Using the entries below, say how many of the lines carry "AMR技術が変える製薬会社における物流と製造プロセス". Write the number alone.

── Task inputs ──

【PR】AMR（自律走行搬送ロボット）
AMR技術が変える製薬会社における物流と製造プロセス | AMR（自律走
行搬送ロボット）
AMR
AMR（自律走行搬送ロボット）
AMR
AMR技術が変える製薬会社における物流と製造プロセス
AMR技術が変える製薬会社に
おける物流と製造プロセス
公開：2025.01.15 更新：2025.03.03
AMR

───
── Task inputs ──

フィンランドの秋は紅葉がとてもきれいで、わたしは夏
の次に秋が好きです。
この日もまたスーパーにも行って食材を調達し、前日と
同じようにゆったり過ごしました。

───
── Task inputs ──

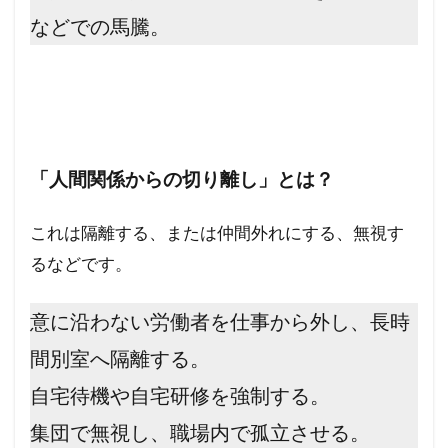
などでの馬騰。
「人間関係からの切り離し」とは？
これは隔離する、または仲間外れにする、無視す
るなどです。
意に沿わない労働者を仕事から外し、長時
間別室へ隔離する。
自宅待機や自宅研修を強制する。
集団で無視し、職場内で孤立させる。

───

#### Response to the exercise
2